Une autre amélioration potentielle consiste à appliquer l'embedding de caractères. Une représentation d'embeddings de mots pré-entraînée, telle que word2vec, peut nécessiter de transformer les mots en minuscules. Pourtant, comme le font les humains, les lettres majuscules contiennent des informations utiles pour déterminer si un mot est une entité nommée ou non. Par conséquent, dans ce notebook, nous incluons l'embedding au niveau des caractères avec Convolutional Neural Network (CNN). 

In [None]:
from google.colab import drive
drive.mount("/content/gdrive")

import warnings
warnings.simplefilter(action='ignore', category=FutureWarning)

In [1]:
!pip install torchtext==0.6.0

import time
import torch
from torch import nn
from torch.optim import Adam
from torchtext.data import Field, NestedField, BucketIterator
from torchtext.datasets import SequenceTaggingDataset
from torchtext.vocab import Vocab
from collections import Counter

import torch
import torch.nn as nn
import torch.optim as optim

from torchtext import data
from torchtext import datasets

import spacy
import numpy as np
import pandas as pd

import time
import random
import string
from itertools import chain



## Préparer les données

Torchtext fournit une classe pratique pour gérer une entrée basée sur des caractères appelée `NestedField`. Pour inclure les caractères en tant que `NestedField`, nous devons créer une sorte de conteneur ` char_nesting_field`, puis spécifier cet objet comme paramètre pour le `NestedField`. 
Pour la tokenisation, on utilise la fonction intégrée `list` pour transformer le mot en caractères. La fonction de tokenisation peut être spécifiée dans le conteneur `Field`. 

On construit également le vocabulaire pour le `char_field`

In [2]:
# pour la reproductibilité
SEED = 1234

random.seed(SEED)
np.random.seed(SEED)
torch.manual_seed(SEED)
torch.backends.cudnn.deterministic = True

In [3]:
TEXT = data.Field(lower = True) 
TAG = data.Field(unk_token = None) # les tags sont tous connus on a alors unk_token = None
CHAR_NESTING= Field(tokenize=list)
CHAR = NestedField(CHAR_NESTING) 

In [4]:
train_data, valid_data, test_data = data.TabularDataset.splits(
        path="data_ner/",
        train="train.csv",
        validation="valid.csv",
        test="test.csv", format='csv', skip_header=True,
        fields=(
            (("text", "char"), (TEXT, CHAR)), 
            ("tag", TAG)
        )
    )

In [5]:
print(f"Number of training examples: {len(train_data)}")
print(f"Number of validation examples: {len(valid_data)}")
print(f"Number of testing examples: {len(test_data)}")

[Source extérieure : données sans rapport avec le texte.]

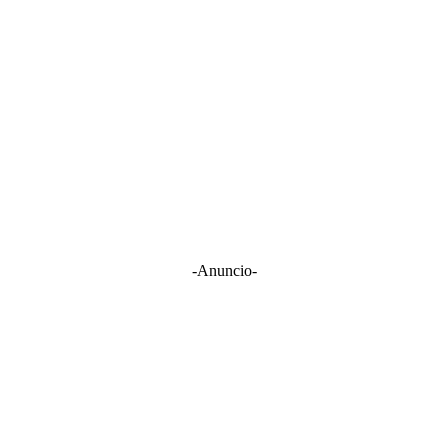
-Anuncio-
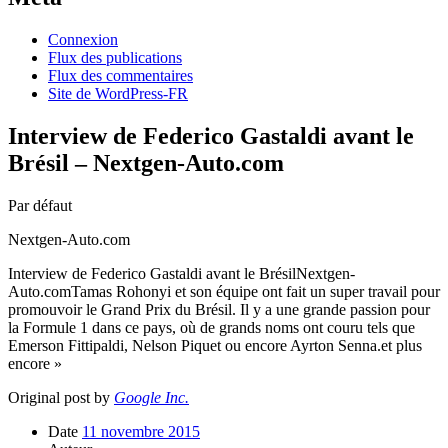
Connexion
Flux des publications
Flux des commentaires
Site de WordPress-FR
Interview de Federico Gastaldi avant le
Brésil – Nextgen-Auto.com
Par défaut
Nextgen-Auto.com
Interview de Federico Gastaldi avant le BrésilNextgen-
Auto.comTamas Rohonyi et son équipe ont fait un super travail pour
promouvoir le Grand Prix du Brésil. Il y a une grande passion pour
la Formule 1 dans ce pays, où de grands noms ont couru tels que
Emerson Fittipaldi, Nelson Piquet ou encore Ayrton Senna.et plus
encore »
Original post by
Google Inc.
Date
11 novembre 2015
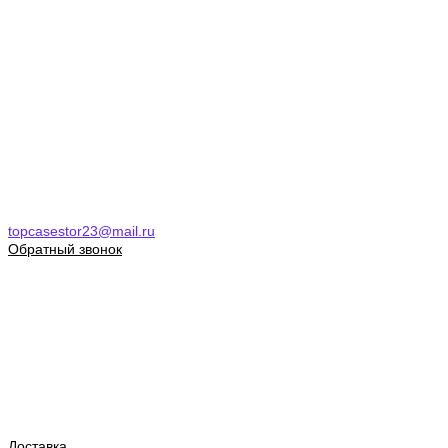
topcasestor23@mail.ru
Обратный звонок
Доставка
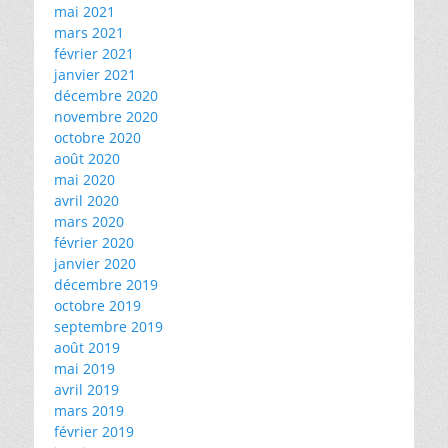
mai 2021
mars 2021
février 2021
janvier 2021
décembre 2020
novembre 2020
octobre 2020
août 2020
mai 2020
avril 2020
mars 2020
février 2020
janvier 2020
décembre 2019
octobre 2019
septembre 2019
août 2019
mai 2019
avril 2019
mars 2019
février 2019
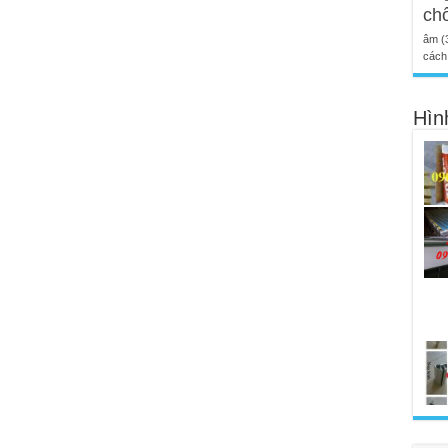
ch
âm
(
cách 
Hìn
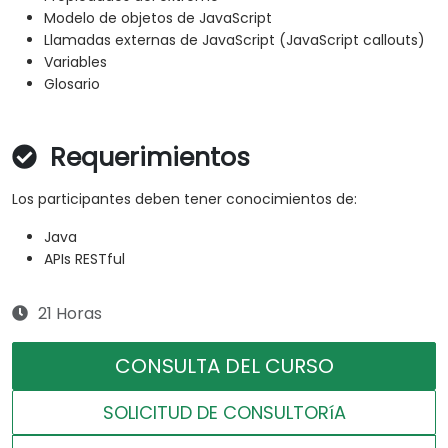
Modelo de objetos de JavaScript
Llamadas externas de JavaScript (JavaScript callouts)
Variables
Glosario
Requerimientos
Los participantes deben tener conocimientos de:
Java
APIs RESTful
21 Horas
CONSULTA DEL CURSO
SOLICITUD DE CONSULTORíA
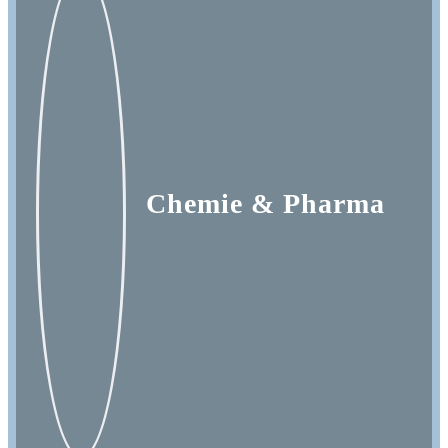
Processes
Branchen
S/4HANA
Chemie & Pharma
Karriere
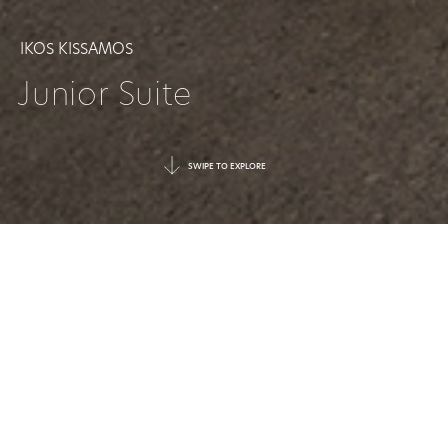
IKOS KISSAMOS
Junior Suite
SWIPE TO EXPLORE
IHRE SUITE,
IHRE OASE DER RUHE
Stilvolle und geräumige Suiten, die mit ihren
großen Fenstern und dem wunderschönen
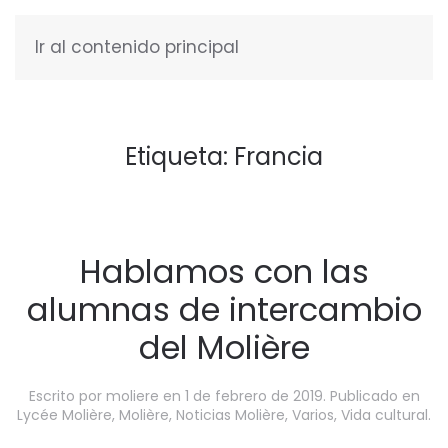
Ir al contenido principal
ESPAÑOL
Etiqueta:
Francia
Hablamos con las
alumnas de intercambio
del Molière
Escrito por
moliere
en
1 de febrero de 2019
. Publicado en
Lycée Molière
,
Molière
,
Noticias Molière
,
Varios
,
Vida cultural
.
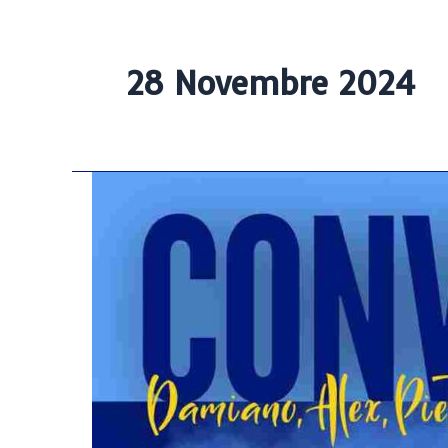
28 Novembre 2024
Trofeo
CONI
Winter
2024:
i
nostri
convocati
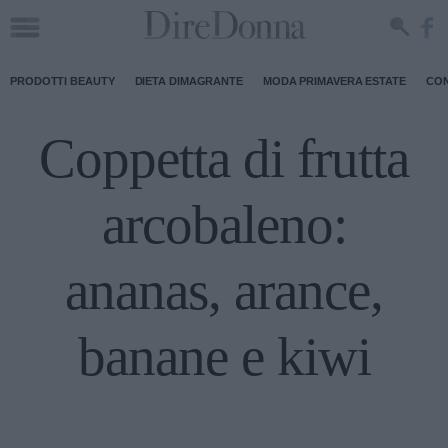
PRODOTTI BEAUTY
DIETA DIMAGRANTE
MODA PRIMAVERA ESTATE
CON
Coppetta di frutta
arcobaleno:
ananas, arance,
banane e kiwi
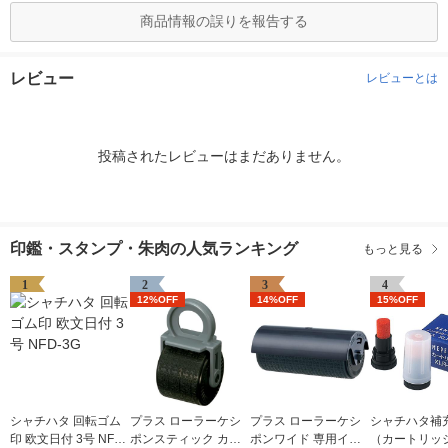
商品情報の誤りを報告する
レビュー
レビューとは
投稿されたレビューはまだありません。
印鑑・スタンプ・朱肉の人気ランキング
もっと見る
1
2
3
4
12%OFF
14%OFF
15%OFF
シャチハタ 回転ゴム
プラス ローラーケシ
プラス ローラーケシ
シャチハタ補
印 欧文日付 3号 NFD-
ポンスティック カー
ポンワイド 専用イン
（カートリッ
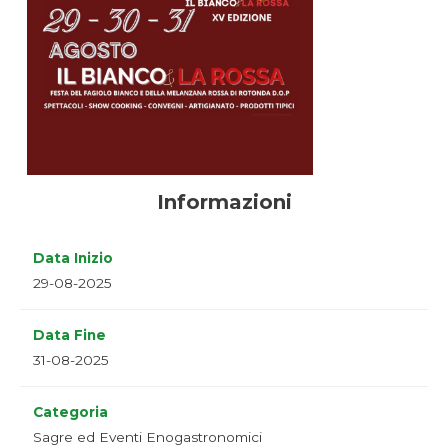
Informazioni
Data Inizio
29-08-2025
Data Fine
31-08-2025
Categoria
Sagre ed Eventi Enogastronomici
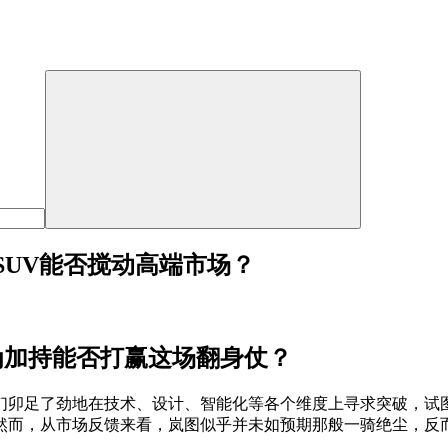
SUV能否搅动高端市场？
华为加持能否打赢这场翻身仗？
们卯足了劲地在技术、设计、智能化等各个维度上寻求突破，试
然而，从市场反馈来看，岚图似乎并未如预期那般一骑绝尘，反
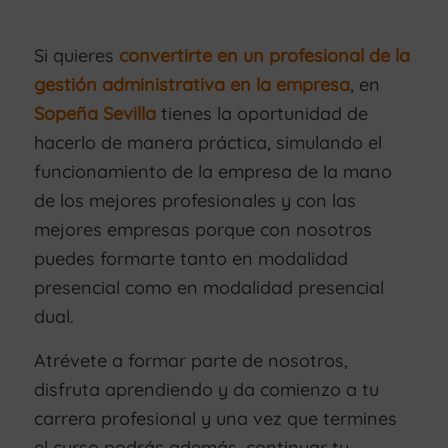
Si quieres
convertirte en un profesional de la
gestión administrativa en la empresa
, en
Sopeña Sevilla
tienes la oportunidad de
hacerlo de manera práctica, simulando el
funcionamiento de la empresa de la mano
de los mejores profesionales y con las
mejores empresas porque con nosotros
puedes formarte tanto en modalidad
presencial como en modalidad presencial
dual.
Atrévete a formar parte de nosotros,
disfruta aprendiendo y da comienzo a tu
carrera profesional y una vez que termines
el curso podrás además, continuar tu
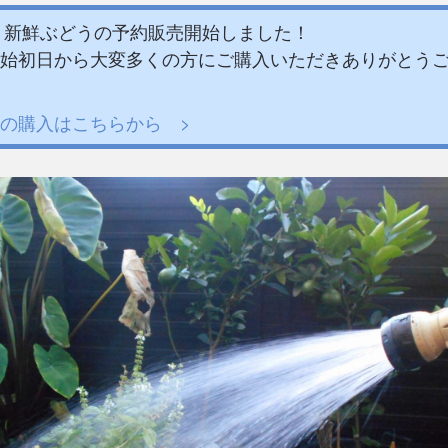
度、新鮮ぶどうの予約販売開始しました！
始初日から大変多くの方にご購入いただきありがとう
の購入はこちらから >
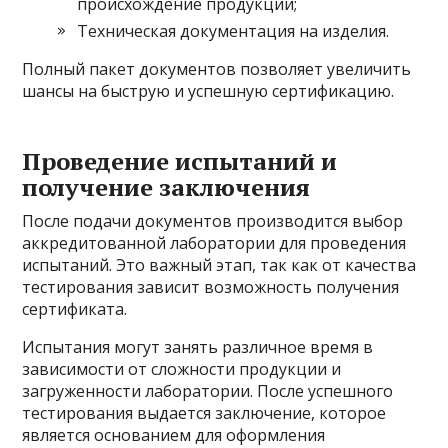
происхождение продукции;
Техническая документация на изделия.
Полный пакет документов позволяет увеличить
шансы на быструю и успешную сертификацию.
Проведение испытаний и
получение заключения
После подачи документов производится выбор
аккредитованной лаборатории для проведения
испытаний. Это важный этап, так как от качества
тестирования зависит возможность получения
сертификата.
Испытания могут занять различное время в
зависимости от сложности продукции и
загруженности лаборатории. После успешного
тестирования выдается заключение, которое
является основанием для оформления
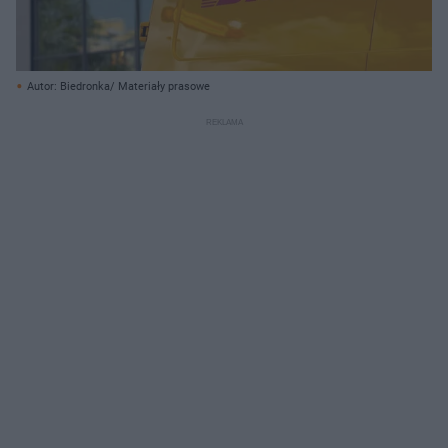
Autor: Biedronka/ Materiały prasowe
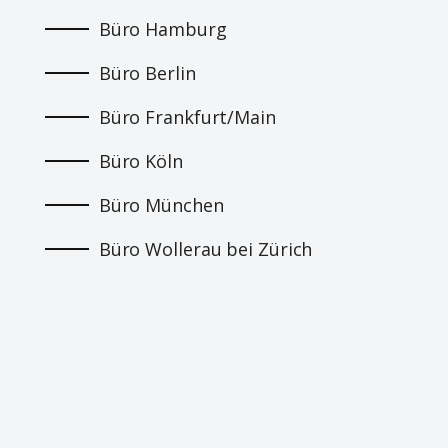
Büro Hamburg
Büro Berlin
Büro Frankfurt/Main
Büro Köln
Büro München
Büro Wollerau bei Zürich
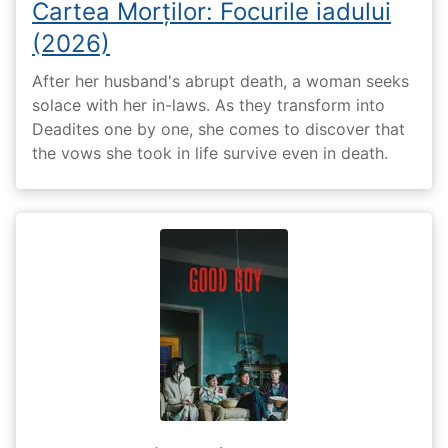
Cartea Morților: Focurile iadului
(2026)
After her husband's abrupt death, a woman seeks
solace with her in-laws. As they transform into
Deadites one by one, she comes to discover that
the vows she took in life survive even in death.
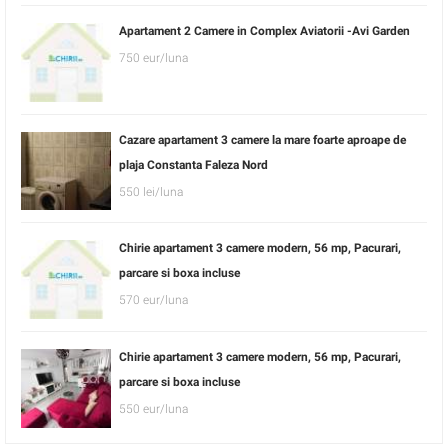
Apartament 2 Camere in Complex Aviatorii -Avi Garden
750 eur/luna
Cazare apartament 3 camere la mare foarte aproape de
plaja Constanta Faleza Nord
550 lei/luna
Chirie apartament 3 camere modern, 56 mp, Pacurari,
parcare si boxa incluse
570 eur/luna
Chirie apartament 3 camere modern, 56 mp, Pacurari,
parcare si boxa incluse
550 eur/luna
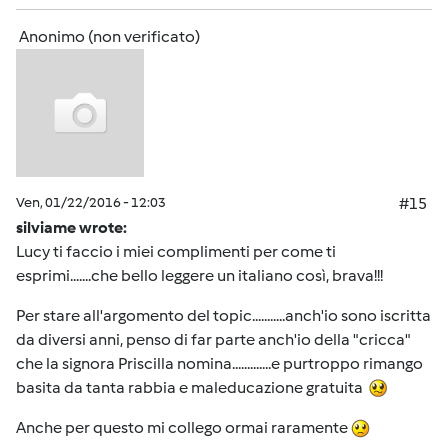
Anonimo (non verificato)
Ven, 01/22/2016 - 12:03
#15
silviame wrote:
Lucy ti faccio i miei complimenti per come ti
esprimi.......che bello leggere un italiano così, brava!!!
Per stare all'argomento del topic...........anch'io sono iscritta
da diversi anni, penso di far parte anch'io della "cricca"
che la signora Priscilla nomina.............e purtroppo rimango
basita da tanta rabbia e maleducazione gratuita
Anche per questo mi collego ormai raramente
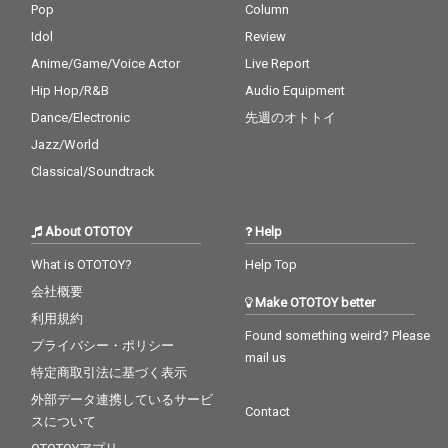
Pop
Column
Idol
Review
Anime/Game/Voice Actor
Live Report
Hip Hop/R&B
Audio Equipment
Dance/Electronic
先週のオトトイ
Jazz/World
Classical/Soundtrack
About OTOTOY
Help
What is OTOTOY?
Help Top
会社概要
Make OTOTOY better
利用規約
Found something weird? Please
プライバシー・ポリシー
mail us
特定商取引法に基づく表示
外部データ連携しているサービ
Contact
スについて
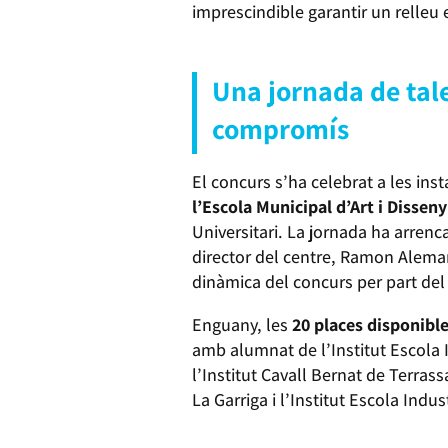
imprescindible garantir un relleu ef
Una jornada de tale
compromís
El concurs s’ha celebrat a les inst
l’Escola Municipal d’Art i Dissen
Universitari. La jornada ha arren
director del centre, Ramon Aleman
dinàmica del concurs per part del
Enguany, les
20 places disponibl
amb alumnat de l’Institut Escola 
l’Institut Cavall Bernat de Terrass
La Garriga i l’Institut Escola Indus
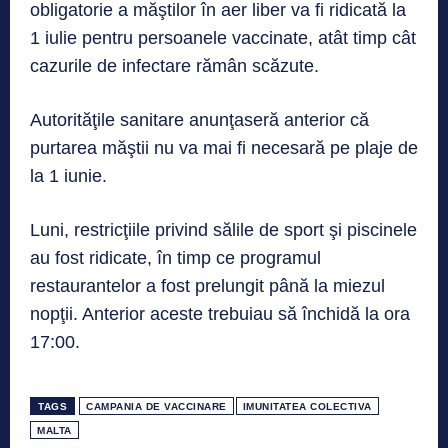
obligatorie a măştilor în aer liber va fi ridicată la
1 iulie pentru persoanele vaccinate, atât timp cât
cazurile de infectare rămân scăzute.
Autorităţile sanitare anunţaseră anterior că
purtarea măştii nu va mai fi necesară pe plaje de
la 1 iunie.
Luni, restricţiile privind sălile de sport şi piscinele
au fost ridicate, în timp ce programul
restaurantelor a fost prelungit până la miezul
nopţii. Anterior aceste trebuiau să închidă la ora
17:00.
TAGS
CAMPANIA DE VACCINARE
IMUNITATEA COLECTIVA
MALTA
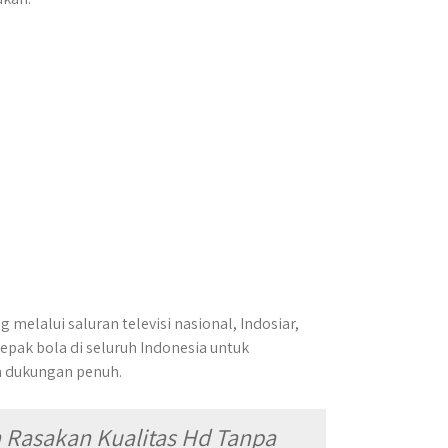
melalui saluran televisi nasional, Indosiar,
pak bola di seluruh Indonesia untuk
n dukungan penuh.
 Rasakan Kualitas Hd Tanpa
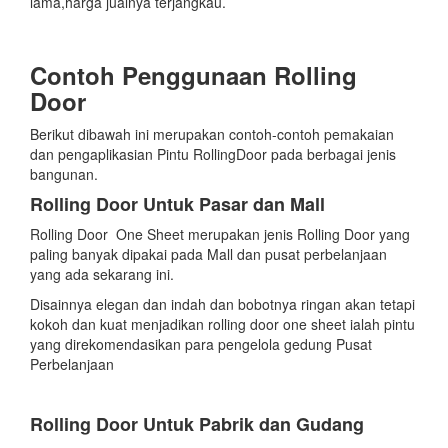
lama,harga jualnya terjangkau.
Contoh Penggunaan Rolling
Door
Berikut dibawah ini merupakan contoh-contoh pemakaian
dan pengaplikasian Pintu RollingDoor pada berbagai jenis
bangunan.
Rolling Door Untuk Pasar dan Mall
Rolling Door One Sheet merupakan jenis Rolling Door yang
paling banyak dipakai pada Mall dan pusat perbelanjaan
yang ada sekarang ini.
Disainnya elegan dan indah dan bobotnya ringan akan tetapi
kokoh dan kuat menjadikan rolling door one sheet ialah pintu
yang direkomendasikan para pengelola gedung Pusat
Perbelanjaan
Rolling Door Untuk Pabrik dan Gudang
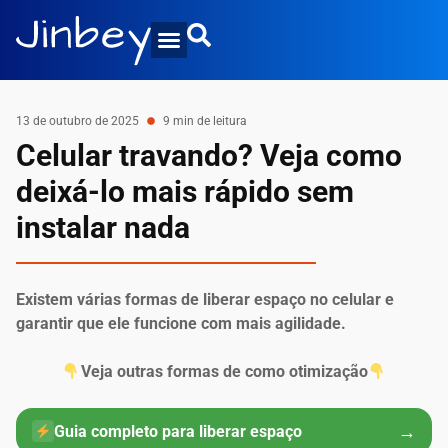
13 de outubro de 2025
9 min de leitura
Celular travando? Veja como
deixá-lo mais rápido sem
instalar nada
Existem várias formas de liberar espaço no celular e
garantir que ele funcione com mais agilidade.
Veja outras formas de como otimização
→
Guia completo para liberar espaço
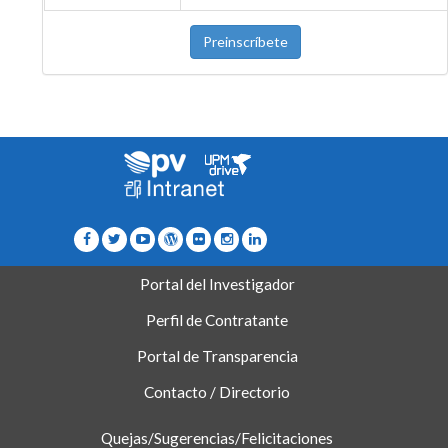
Preinscríbete
Portal del Investigador
Perfil de Contratante
Portal de Transparencia
Contacto / Directorio
Quejas/Sugerencias/Felicitaciones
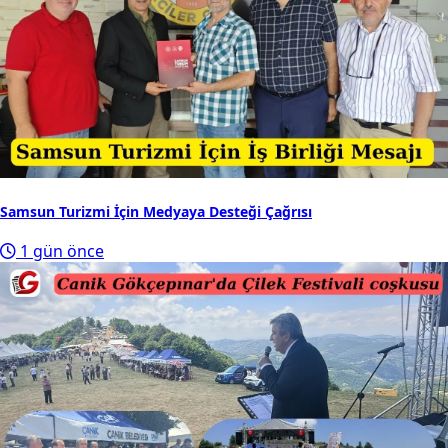
Samsun Turizmi İçin Medyaya Desteği Çağrısı
1 gün önce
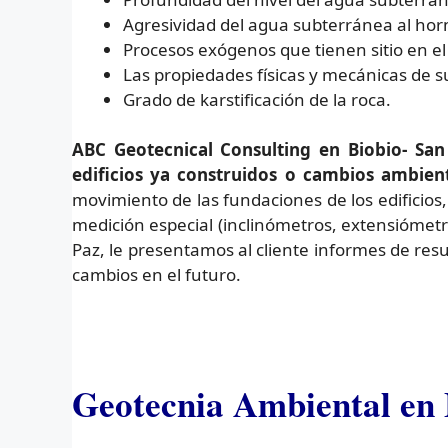
Agresividad del agua subterránea al ho
Procesos exógenos que tienen sitio en el 
Las propiedades físicas y mecánicas de su
Grado de karstificación de la roca.
ABC Geotecnical Consulting en Biobio- San
edificios ya construidos o cambios ambient
movimiento de las fundaciones de los edificios,
medición especial (inclinómetros, extensiómet
Paz, le presentamos al cliente informes de res
cambios en el futuro.
Geotecnia Ambiental en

Number of training examples: 14986
Number of validation examples: 3465
Number of testing examples: 3683


In [6]:
MIN_FREQ = 2

TEXT.build_vocab(train_data, 
                 min_freq = MIN_FREQ, # les mots qui apparaissent moins que MIN_FREQ fois seront ignorés du vocabulaire
                 vectors = "glove.6B.100d",
                 unk_init = torch.Tensor.normal_)


TAG.build_vocab(train_data)
CHAR.build_vocab(train_data) 

In [7]:
print(f"Unique tokens dans le vocabulaire de TEXT vocabulary: {len(TEXT.vocab)}")
print(f"Unique tokens dans le vocabulaire de TAG : {len(TAG.vocab)}")
print(f"Unique tokens dans le vocabulaire de CHAR : {len(CHAR.vocab)}")

Unique tokens dans le vocabulaire de TEXT vocabulary: 10952
Unique tokens dans le vocabulaire de TAG : 10
Unique tokens dans le vocabulaire de CHAR : 86


On affiche un exemple : 

In [66]:
print(vars(train_data.examples[1]))

{'text': ['eu', 'rejects', 'german', 'call', 'to', 'boycott', 'british', 'lamb', '.'], 'char': [['E', 'U'], ['r', 'e', 'j', 'e', 'c', 't', 's'], ['G', 'e', 'r', 'm', 'a', 'n'], ['c', 'a', 'l', 'l'], ['t', 'o'], ['b', 'o', 'y', 'c', 'o', 't', 't'], ['B', 'r', 'i', 't', 'i', 's', 'h'], ['l', 'a', 'm', 'b'], ['.']], 'tag': ['B-ORG', 'O', 'B-MISC', 'O', 'O', 'O', 'B-MISC', 'O', 'O']}


In [8]:
BATCH_SIZE = 128

device = torch.device('cuda' if torch.cuda.is_available() else 'cpu')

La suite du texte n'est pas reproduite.